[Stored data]
• • • • •
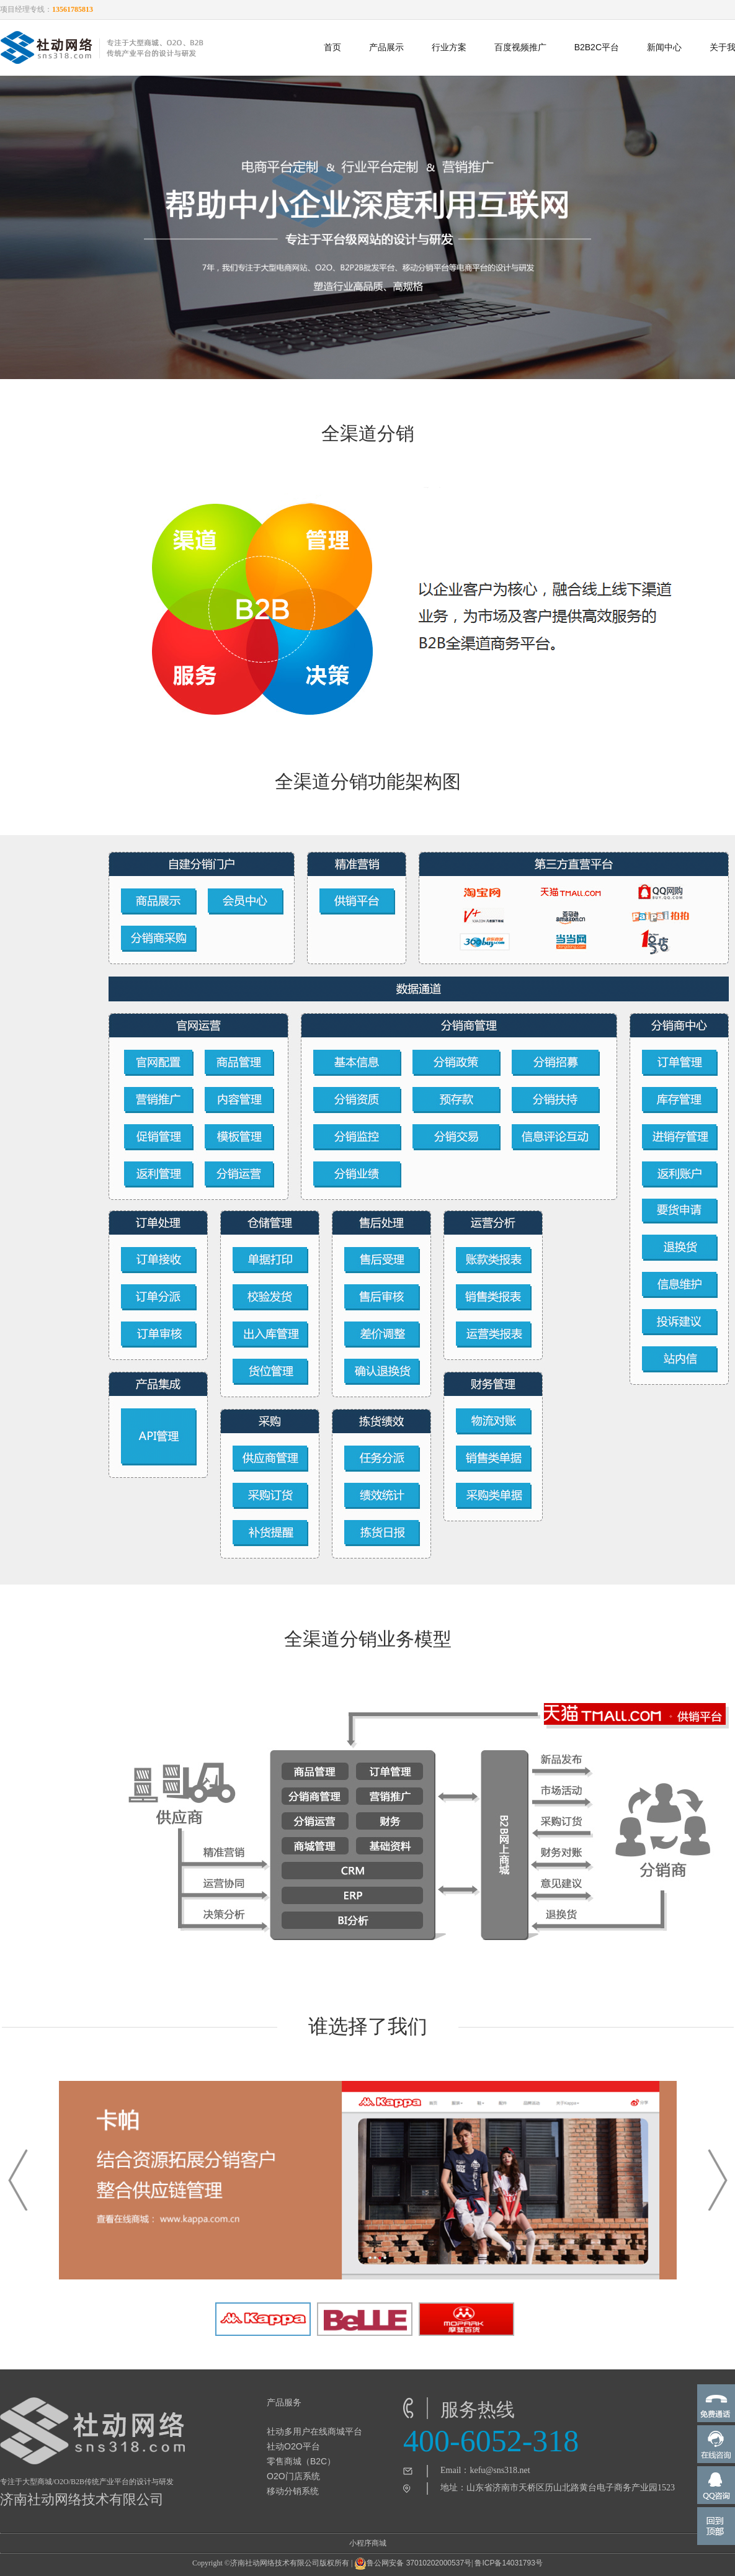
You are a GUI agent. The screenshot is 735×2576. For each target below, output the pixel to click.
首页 (332, 47)
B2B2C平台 (596, 47)
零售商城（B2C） (301, 2461)
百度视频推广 (520, 47)
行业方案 (449, 47)
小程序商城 (367, 2543)
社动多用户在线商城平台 (314, 2431)
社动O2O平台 (293, 2446)
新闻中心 (664, 47)
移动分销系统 (293, 2491)
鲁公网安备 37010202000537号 (412, 2563)
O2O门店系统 (293, 2476)
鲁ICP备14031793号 (508, 2563)
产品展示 (386, 47)
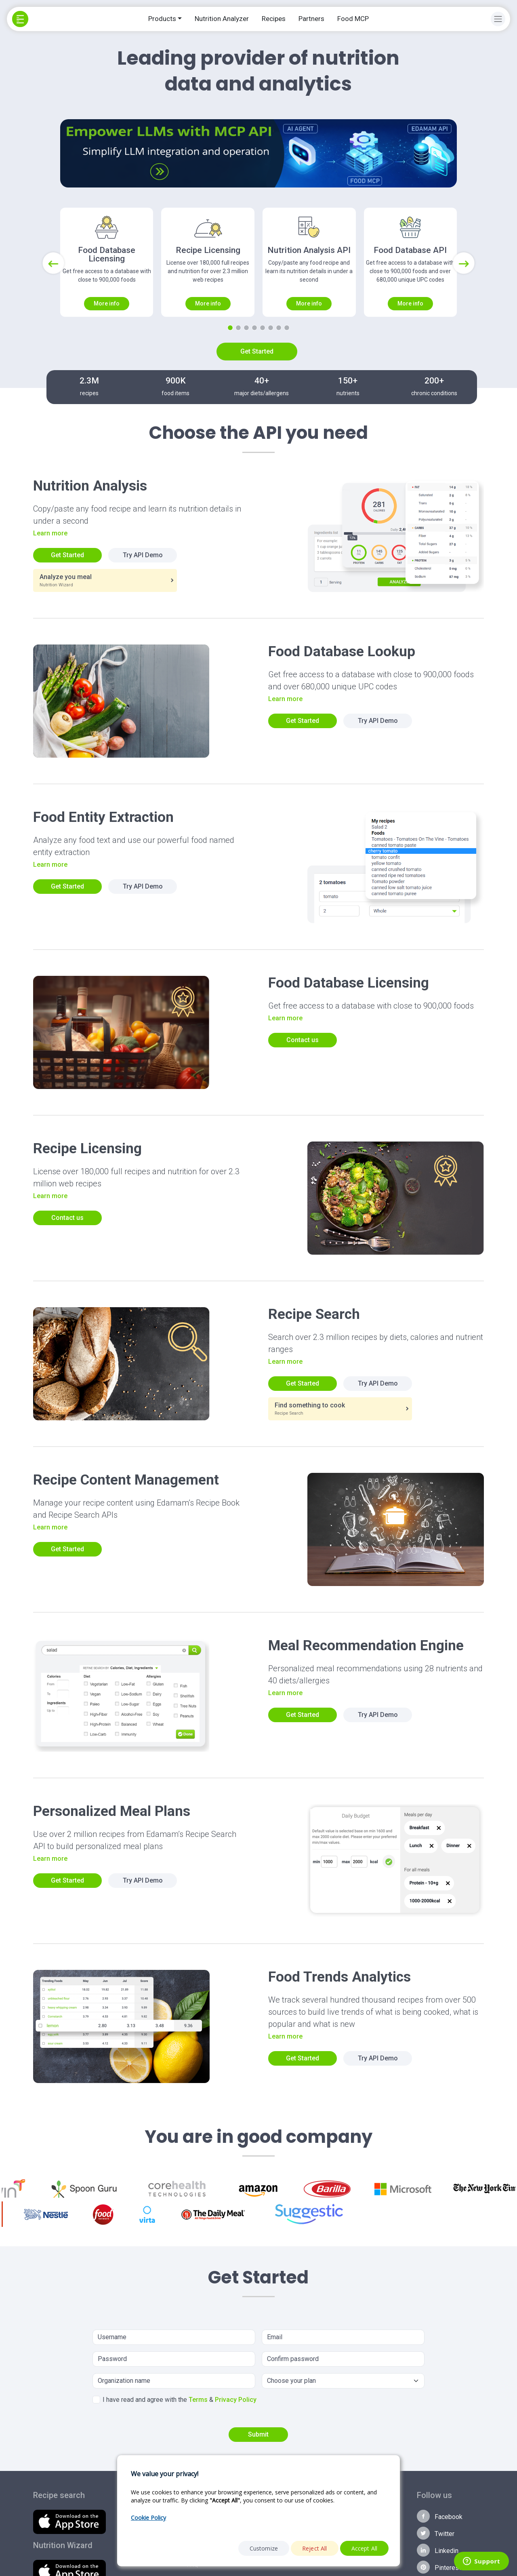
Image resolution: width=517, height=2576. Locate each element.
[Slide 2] (238, 328)
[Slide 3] (246, 328)
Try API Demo (143, 555)
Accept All (364, 2548)
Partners (311, 19)
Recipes (274, 19)
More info (107, 303)
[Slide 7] (279, 328)
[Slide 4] (254, 328)
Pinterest (439, 2567)
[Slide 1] (230, 328)
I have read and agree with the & (174, 2399)
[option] (295, 2188)
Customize (264, 2548)
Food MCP (353, 19)
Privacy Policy (235, 2399)
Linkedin (437, 2550)
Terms (198, 2399)
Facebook (439, 2516)
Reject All (314, 2548)
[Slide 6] (270, 328)
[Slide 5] (262, 328)
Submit (258, 2434)
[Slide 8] (287, 328)
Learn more (50, 533)
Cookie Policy (148, 2517)
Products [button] (162, 19)
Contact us (302, 1040)
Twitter (435, 2533)
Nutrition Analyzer (222, 19)
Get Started (256, 351)
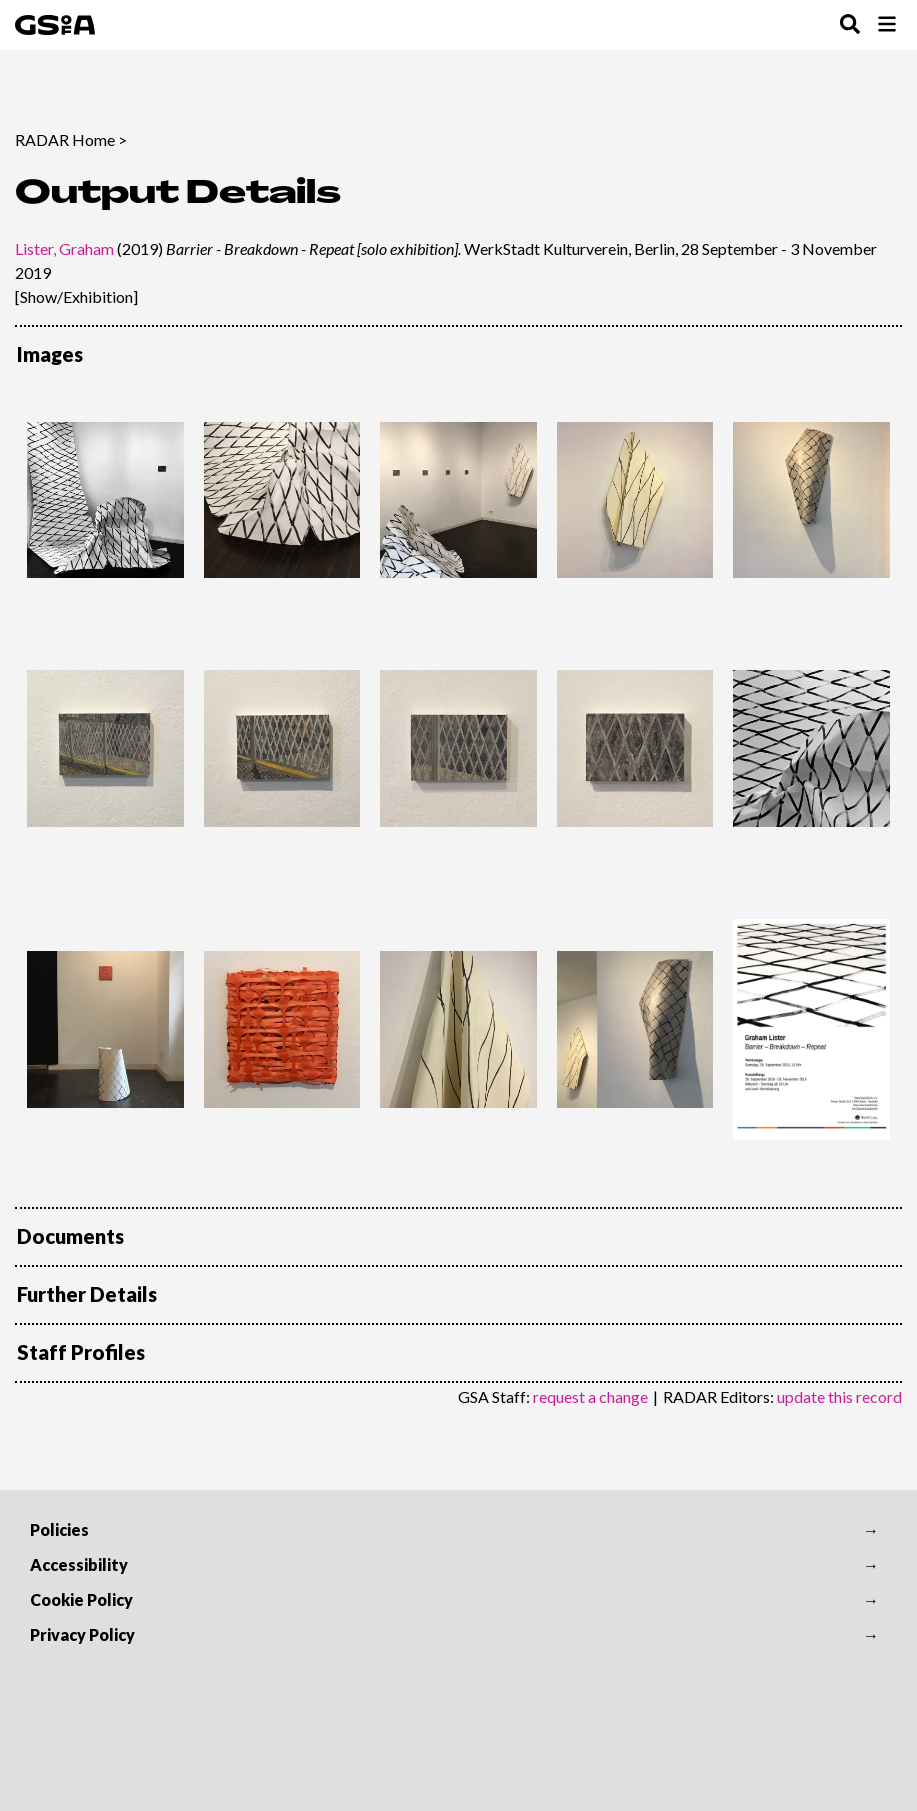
• • • • •
Using the data above, set down each line from the line with "百度视频推广 (520, 47)" to the line with "Privacy Policy (235, 2399)" exactly, both ends included, and leave the pictures behind. Nothing else belongs.

**Answer to this problem:**
百度视频推广 (520, 47)
行业方案 (449, 47)
小程序商城 (367, 2543)
社动多用户在线商城平台 (314, 2431)
社动O2O平台 (293, 2446)
新闻中心 (664, 47)
移动分销系统 (293, 2491)
鲁公网安备 37010202000537号 (412, 2563)
O2O门店系统 (293, 2476)
鲁ICP备14031793号 (508, 2563)
产品展示 (386, 47)
Image resolution: width=517, height=2576. Locate each element.
[Slide 2] (238, 328)
[Slide 3] (246, 328)
Try API Demo (143, 555)
Accept All (364, 2548)
Partners (311, 19)
Recipes (274, 19)
More info (107, 303)
[Slide 7] (279, 328)
[Slide 4] (254, 328)
Pinterest (439, 2567)
[Slide 1] (230, 328)
I have read and agree with the & (174, 2399)
[option] (295, 2188)
Customize (264, 2548)
Food MCP (353, 19)
Privacy Policy (235, 2399)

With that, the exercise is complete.